Abdomen - Crépuscule d'un cycle - Jean-Marie Loison-Mochon

Abdomen

C’est fou les images, hein ?

Comme au rivage, on y r’vient

En moi s’image un peu d’pâleur

Un peu d’pâleur de toi, un peu d’pâleur de lune

Un peu d’allégresse, de l’une de l’autre

Et puis j’digress’rais, je sais, je sais

J’dis grossièrement encore, c’qui m’reste précis

Imprécision d’la nuit, nos corps grands

La pression d’nos sangs, d’allégresse née

L’impression d’l’instant, de toi dressée

Dressant au-d’ssus d’moi ton désir

Des sens, nos sens, au-dessus du Temps même

La lune et toi, sur moi tandem

J’dirai pas qu’y’aurait eu tant d’âme, non

Non : j’l’écris, comme un rai de lune

Comme un ras d’marée en moi

Car d’ma rive et d’mes dunes, je r’vois

J’te vois, grande au-d’ssus

Un cran au-d’ssus d’mon monde

Toi qui n’es qu’Sud, plus qu’un écran ?

Truc inexorable, la distance

Alors mes aires arables, d’images j’y r’viens

Comme au rivage, j’ai dit

Mais c’était un vendredi, déjà

Tes seins m’étaient… ou un samedi ?

Dans la nuit le temps s’éteint, ça m’fait digresser encore

Mais j’te r’vois dressée, comme à graisser mon corps

A en caresser l’axe ou la courbe

Comme une courbure que ton corps voulait avaler

Et ta vallée moi j’la voulus aussi

J’te voyais couleur voilure, au-d’ssus

A louvoyer d’la hanche, à vaciller, t’pencher

J’te voyais pas pensive, à m’ensev’lir

Amants sevrés ? Pas encore, allons !

A l’ombre d’la lune, c’est vrai

Son long bras v’nait en nous

D’où ce sang en moi, venant acier

Venant argent, tu voulais m’assiéger

Venant t’agencer sur moi, tout coulait

La lune et toi, et l’usure de ton désir

Et débouler sur moi, tu le voulais

Se décoller de nous, qui l’aurait voulu ?

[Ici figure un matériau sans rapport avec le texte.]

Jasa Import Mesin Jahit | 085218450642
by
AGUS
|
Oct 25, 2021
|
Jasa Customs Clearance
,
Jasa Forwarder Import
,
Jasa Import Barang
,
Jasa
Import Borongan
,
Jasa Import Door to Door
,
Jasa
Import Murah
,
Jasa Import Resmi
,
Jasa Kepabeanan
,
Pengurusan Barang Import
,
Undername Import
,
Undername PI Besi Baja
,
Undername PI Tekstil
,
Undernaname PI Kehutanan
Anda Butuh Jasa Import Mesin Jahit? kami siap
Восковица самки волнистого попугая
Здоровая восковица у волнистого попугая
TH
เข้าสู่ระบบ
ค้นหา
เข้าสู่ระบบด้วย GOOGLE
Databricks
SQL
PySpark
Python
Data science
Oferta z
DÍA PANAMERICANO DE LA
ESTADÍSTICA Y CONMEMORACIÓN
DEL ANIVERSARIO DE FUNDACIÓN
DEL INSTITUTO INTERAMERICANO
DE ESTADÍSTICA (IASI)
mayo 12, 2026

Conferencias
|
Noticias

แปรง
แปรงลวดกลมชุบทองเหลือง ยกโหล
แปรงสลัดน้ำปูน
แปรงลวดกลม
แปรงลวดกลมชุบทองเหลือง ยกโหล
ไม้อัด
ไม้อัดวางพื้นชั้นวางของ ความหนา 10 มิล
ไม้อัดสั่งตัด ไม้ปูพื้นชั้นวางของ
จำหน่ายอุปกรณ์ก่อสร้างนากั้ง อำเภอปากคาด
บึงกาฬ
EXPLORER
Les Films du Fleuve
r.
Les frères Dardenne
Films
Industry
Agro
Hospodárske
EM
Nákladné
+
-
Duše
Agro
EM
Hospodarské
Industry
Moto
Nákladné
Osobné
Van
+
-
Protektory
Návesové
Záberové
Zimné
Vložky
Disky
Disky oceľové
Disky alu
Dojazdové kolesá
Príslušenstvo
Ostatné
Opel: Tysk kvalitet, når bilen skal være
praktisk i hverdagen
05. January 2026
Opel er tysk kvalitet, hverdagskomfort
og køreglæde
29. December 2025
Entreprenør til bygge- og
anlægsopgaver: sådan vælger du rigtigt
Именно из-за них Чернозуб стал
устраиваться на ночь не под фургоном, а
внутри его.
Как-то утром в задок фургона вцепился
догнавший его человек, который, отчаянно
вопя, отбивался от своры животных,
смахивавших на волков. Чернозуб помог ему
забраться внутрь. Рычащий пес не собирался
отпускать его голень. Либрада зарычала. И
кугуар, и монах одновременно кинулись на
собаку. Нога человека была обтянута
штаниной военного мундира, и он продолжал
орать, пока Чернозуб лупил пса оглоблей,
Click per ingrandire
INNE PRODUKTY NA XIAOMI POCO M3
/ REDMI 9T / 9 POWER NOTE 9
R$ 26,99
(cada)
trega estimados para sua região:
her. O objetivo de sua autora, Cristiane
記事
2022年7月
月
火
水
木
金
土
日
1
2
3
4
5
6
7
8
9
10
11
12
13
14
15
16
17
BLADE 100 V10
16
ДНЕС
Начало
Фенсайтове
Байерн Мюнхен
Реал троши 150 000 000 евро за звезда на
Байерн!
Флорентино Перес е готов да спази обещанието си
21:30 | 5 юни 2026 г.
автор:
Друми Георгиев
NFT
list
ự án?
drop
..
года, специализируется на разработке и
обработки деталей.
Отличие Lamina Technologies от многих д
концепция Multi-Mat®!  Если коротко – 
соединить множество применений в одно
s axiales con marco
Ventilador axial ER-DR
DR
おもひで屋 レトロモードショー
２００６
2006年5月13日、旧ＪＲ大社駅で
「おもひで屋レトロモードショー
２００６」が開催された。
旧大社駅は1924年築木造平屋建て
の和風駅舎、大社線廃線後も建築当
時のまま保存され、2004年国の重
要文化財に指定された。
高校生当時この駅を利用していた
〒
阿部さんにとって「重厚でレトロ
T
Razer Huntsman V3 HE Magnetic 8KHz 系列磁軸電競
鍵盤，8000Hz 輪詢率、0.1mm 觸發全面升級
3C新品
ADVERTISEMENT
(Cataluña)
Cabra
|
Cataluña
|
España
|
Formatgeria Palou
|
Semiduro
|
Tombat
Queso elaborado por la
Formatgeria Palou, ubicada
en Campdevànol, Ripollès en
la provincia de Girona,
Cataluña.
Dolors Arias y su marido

Accolade intime, sous les lueurs goulues

Et tu ressuscitais l’humeur, de ton sexe

La lune en était sextant, de ton désir ?

Sur mon sexe tendu, toi, suspendue

Suspendu le Temps, l’expression des heures

Sous cette pression des lueurs, de nous

Sous l’expression du feu, l’incandescence

Silex, étincelle, silex, et toi encore

Toisant encore, ce pan d’toi endormi ?

De trois ans au moins, désir en dormance

De toi, sans en venir aux mains je vis

Je visais dessous ton ventre, pâleur de lune

Ta main devisait avec ta fesse, mon sexe

Ton poignet dévissait, revissait

Tu voulais m’empoigner et glisser

Je le voulais aussi, à tes lèvres hérissées

Celles de ton duvet, à nos langues parlées

Celles qui Sud couvaient, alanguies sur moi

A l’envie tu voulais nous sceller

Moi j’n’en fis rien, je n’voulais pas t’aider

Car j’étais épaté déjà, par des bouts d’toi

Par des allées qui menaient à ton sexe, oui

Par ton abdomen si clair, si fin

Clairière dont n’surtout pas m’extraire

Don d’lune, d’argent s’extrayant

Tu m’étais plus qu’attrayante : désirable

Des tirades comme un chant des sirènes

De c’t’instant qui s’étira, sans sommation

Moi homme et toi action, ici vagues

Toi comme sous onction, lunaire

Et j’lus l’air en toi soudain, perçant

Aperçu comme les rayons, de moi passant

Et toi passante à Brest, sous crayon d’nuit

Passion j’sais pas, c’est toi qui m’restes

De toi y m’reste ce domaine, de souv’nirs

Un peu d’ton soupir, de ma nuit en toi

Et dans c’t’Ouest ton abdomen, surtout

C’qu’on censure, c’est tout c’qu’on retient

Et j’retiens mais sans rancune : c’t’instant

Messe en appelant une autre et une autre

Messe basse se susurrant, la nôtre

La nuit était nôtre, tu t’affaissais sur moi

Tu t’faisais des sutures, elles craquelèrent

Car le désir est lame, a l’art d’errer

A l’heure des rivages ralliés, d’abdomens

Lueurs d’nos visages alliés, notre domaine

Demain n’est plus mais hier a-t-il jamais été ?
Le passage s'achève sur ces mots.